Given data below:
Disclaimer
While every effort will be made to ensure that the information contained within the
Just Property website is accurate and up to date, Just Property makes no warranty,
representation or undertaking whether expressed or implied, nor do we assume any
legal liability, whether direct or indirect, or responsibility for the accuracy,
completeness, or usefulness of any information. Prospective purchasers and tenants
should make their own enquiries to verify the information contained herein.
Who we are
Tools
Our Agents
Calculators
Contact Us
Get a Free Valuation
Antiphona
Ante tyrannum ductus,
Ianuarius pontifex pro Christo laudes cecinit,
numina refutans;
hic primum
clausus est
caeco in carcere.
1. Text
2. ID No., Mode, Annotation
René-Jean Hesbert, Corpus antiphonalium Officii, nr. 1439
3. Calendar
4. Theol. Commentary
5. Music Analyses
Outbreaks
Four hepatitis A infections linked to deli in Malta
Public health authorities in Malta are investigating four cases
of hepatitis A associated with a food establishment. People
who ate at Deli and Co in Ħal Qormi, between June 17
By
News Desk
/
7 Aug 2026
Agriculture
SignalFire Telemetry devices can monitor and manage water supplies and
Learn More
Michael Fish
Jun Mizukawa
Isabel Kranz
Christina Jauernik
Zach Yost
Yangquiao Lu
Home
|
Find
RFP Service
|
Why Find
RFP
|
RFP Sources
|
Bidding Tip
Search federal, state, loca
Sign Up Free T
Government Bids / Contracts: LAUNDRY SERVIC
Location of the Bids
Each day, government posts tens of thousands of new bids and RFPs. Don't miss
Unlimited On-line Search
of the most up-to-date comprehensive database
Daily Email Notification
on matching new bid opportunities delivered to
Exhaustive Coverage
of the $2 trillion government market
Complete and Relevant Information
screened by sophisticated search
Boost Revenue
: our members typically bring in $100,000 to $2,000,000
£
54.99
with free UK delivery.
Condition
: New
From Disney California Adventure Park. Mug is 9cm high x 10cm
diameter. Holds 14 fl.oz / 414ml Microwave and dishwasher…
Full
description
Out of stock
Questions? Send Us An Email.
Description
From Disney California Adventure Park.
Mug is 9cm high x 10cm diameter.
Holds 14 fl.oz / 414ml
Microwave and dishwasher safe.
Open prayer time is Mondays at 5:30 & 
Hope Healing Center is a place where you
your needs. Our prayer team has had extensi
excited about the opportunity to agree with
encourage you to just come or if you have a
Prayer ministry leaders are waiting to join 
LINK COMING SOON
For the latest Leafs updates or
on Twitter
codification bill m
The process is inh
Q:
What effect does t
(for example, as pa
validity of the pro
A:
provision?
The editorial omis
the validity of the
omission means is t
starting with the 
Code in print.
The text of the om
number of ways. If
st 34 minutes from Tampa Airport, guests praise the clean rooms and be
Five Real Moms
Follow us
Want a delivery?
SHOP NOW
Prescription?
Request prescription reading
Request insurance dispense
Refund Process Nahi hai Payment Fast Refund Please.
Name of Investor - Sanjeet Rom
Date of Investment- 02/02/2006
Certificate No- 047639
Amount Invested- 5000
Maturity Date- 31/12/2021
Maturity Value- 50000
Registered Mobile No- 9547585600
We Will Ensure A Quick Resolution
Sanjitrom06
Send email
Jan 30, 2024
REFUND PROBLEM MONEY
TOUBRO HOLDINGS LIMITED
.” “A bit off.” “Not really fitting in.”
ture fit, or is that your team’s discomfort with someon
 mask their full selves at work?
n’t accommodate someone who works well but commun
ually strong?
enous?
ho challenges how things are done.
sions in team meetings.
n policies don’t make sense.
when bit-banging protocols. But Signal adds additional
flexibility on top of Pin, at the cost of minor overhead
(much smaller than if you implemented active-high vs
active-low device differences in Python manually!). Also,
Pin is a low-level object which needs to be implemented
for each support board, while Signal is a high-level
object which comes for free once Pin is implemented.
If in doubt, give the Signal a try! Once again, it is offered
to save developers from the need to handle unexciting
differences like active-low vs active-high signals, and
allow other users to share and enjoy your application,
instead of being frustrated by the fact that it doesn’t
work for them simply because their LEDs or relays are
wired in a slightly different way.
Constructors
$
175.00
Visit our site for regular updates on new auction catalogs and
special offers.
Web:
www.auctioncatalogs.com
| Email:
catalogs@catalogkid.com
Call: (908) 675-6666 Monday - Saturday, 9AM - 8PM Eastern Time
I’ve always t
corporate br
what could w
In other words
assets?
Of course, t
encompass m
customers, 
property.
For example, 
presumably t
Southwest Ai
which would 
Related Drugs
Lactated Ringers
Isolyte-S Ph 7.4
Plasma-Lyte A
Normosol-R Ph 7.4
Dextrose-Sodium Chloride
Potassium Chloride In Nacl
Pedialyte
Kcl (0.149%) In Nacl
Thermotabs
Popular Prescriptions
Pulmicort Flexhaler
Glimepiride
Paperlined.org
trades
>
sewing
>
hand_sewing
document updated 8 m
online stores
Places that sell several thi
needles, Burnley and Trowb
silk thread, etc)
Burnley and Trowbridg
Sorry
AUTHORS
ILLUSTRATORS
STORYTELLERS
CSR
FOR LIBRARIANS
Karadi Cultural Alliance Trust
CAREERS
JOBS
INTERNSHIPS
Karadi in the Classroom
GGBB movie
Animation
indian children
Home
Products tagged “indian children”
End of Given data.
## Directions
From the records above, print exactly the lines that run from the line with "Prescription?" to the line with "Southwest Ai", inclusive.

## Solution to this task
Prescription?
Request prescription reading
Request insurance dispense
Refund Process Nahi hai Payment Fast Refund Please.
Name of Investor - Sanjeet Rom
Date of Investment- 02/02/2006
Certificate No- 047639
Amount Invested- 5000
Maturity Date- 31/12/2021
Maturity Value- 50000
Registered Mobile No- 9547585600
We Will Ensure A Quick Resolution
Sanjitrom06
Send email
Jan 30, 2024
REFUND PROBLEM MONEY
TOUBRO HOLDINGS LIMITED
.” “A bit off.” “Not really fitting in.”
ture fit, or is that your team’s discomfort with someon
 mask their full selves at work?
n’t accommodate someone who works well but commun
ually strong?
enous?
ho challenges how things are done.
sions in team meetings.
n policies don’t make sense.
when bit-banging protocols. But Signal adds additional
flexibility on top of Pin, at the cost of minor overhead
(much smaller than if you implemented active-high vs
active-low device differences in Python manually!). Also,
Pin is a low-level object which needs to be implemented
for each support board, while Signal is a high-level
object which comes for free once Pin is implemented.
If in doubt, give the Signal a try! Once again, it is offered
to save developers from the need to handle unexciting
differences like active-low vs active-high signals, and
allow other users to share and enjoy your application,
instead of being frustrated by the fact that it doesn’t
work for them simply because their LEDs or relays are
wired in a slightly different way.
Constructors
$
175.00
Visit our site for regular updates on new auction catalogs and
special offers.
Web:
www.auctioncatalogs.com
| Email:
catalogs@catalogkid.com
Call: (908) 675-6666 Monday - Saturday, 9AM - 8PM Eastern Time
I’ve always t
corporate br
what could w
In other words
assets?
Of course, t
encompass m
customers, 
property.
For example, 
presumably t
Southwest Ai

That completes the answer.